REQUIRED ACTION —
Please copy out the lines in the entries that contain "Parhus".
(RECORDS FOR THIS TASK begins)
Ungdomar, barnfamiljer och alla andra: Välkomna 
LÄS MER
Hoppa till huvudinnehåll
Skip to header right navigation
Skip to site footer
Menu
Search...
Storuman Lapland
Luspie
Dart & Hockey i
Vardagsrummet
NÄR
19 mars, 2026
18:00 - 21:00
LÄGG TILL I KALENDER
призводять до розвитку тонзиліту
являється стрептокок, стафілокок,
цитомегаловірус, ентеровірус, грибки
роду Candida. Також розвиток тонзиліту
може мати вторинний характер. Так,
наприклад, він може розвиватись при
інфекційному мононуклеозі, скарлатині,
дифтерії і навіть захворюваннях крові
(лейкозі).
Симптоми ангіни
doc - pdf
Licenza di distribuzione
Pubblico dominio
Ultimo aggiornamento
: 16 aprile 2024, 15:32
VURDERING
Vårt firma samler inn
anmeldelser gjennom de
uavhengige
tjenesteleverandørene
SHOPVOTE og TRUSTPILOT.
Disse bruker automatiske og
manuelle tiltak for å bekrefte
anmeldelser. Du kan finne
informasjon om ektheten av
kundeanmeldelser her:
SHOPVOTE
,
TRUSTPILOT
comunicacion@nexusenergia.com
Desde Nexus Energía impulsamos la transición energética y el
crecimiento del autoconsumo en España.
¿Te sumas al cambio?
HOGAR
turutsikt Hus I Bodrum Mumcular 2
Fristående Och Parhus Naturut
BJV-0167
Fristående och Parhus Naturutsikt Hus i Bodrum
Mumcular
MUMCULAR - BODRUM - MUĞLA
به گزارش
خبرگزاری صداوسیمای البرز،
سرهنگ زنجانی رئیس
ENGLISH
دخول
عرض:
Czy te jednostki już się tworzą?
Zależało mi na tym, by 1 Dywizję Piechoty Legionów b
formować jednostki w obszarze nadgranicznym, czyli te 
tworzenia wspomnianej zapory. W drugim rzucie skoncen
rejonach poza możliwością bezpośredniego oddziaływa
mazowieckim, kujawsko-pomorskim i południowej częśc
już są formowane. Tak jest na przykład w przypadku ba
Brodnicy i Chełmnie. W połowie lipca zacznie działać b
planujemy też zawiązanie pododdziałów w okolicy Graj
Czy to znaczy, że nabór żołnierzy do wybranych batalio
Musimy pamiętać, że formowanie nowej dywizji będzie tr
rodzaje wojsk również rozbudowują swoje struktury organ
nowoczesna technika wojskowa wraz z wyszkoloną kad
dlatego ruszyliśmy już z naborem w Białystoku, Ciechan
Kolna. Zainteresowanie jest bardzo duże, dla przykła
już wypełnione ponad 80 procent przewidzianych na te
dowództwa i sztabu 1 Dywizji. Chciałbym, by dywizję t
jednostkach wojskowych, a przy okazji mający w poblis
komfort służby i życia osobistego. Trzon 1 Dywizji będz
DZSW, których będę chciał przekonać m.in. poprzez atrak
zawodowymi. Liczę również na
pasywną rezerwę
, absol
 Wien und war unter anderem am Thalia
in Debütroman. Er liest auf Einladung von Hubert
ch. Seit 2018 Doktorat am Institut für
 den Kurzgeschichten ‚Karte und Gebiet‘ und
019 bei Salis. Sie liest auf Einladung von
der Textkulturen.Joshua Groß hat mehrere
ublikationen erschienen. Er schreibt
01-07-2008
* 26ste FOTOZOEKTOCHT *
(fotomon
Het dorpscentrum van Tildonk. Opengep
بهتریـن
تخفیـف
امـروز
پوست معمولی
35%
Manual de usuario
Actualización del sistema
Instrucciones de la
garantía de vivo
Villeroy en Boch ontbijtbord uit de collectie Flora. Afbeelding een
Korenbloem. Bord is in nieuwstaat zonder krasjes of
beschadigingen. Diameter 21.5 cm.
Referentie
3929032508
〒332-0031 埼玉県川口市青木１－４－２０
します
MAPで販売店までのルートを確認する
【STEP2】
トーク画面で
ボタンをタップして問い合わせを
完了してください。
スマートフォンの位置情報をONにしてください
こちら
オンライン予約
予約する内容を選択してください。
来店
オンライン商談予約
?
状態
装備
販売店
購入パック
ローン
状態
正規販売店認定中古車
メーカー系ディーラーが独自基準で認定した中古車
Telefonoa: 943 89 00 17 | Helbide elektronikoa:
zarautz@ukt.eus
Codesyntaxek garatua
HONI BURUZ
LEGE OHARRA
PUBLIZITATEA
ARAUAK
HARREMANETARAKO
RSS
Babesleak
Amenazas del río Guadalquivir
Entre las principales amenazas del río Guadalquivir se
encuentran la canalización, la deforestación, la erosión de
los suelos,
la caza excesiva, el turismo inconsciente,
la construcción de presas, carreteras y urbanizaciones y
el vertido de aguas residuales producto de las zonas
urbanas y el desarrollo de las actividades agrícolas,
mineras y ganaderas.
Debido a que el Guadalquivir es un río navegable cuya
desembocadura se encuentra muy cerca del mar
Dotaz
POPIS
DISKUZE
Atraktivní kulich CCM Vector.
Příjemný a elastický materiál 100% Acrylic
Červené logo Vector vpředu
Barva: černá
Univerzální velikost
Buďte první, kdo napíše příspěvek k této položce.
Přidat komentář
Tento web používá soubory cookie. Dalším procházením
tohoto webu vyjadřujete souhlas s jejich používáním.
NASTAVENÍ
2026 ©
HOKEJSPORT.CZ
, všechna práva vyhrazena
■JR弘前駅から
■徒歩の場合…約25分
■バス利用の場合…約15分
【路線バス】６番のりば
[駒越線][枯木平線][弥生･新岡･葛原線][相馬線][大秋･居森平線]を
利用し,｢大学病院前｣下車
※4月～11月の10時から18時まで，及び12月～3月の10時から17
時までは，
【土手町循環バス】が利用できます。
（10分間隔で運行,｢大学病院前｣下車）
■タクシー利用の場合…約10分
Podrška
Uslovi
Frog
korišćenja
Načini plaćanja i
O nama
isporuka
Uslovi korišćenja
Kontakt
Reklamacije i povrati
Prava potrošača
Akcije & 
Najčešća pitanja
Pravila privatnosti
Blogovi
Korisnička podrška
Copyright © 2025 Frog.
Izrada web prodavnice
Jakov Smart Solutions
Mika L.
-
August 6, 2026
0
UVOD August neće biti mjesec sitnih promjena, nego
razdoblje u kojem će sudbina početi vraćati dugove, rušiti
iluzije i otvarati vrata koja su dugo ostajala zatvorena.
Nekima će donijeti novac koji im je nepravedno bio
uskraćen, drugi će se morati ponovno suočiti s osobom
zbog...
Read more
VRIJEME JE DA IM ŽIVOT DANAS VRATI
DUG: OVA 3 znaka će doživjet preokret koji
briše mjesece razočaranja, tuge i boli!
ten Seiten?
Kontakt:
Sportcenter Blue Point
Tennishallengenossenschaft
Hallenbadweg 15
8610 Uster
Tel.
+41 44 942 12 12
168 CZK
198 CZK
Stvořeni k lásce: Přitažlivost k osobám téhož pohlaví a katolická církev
(RECORDS FOR THIS TASK ends)
SOLUTION TO THE PROBLEM —
Fristående Och Parhus Naturut
Fristående och Parhus Naturutsikt Hus i Bodrum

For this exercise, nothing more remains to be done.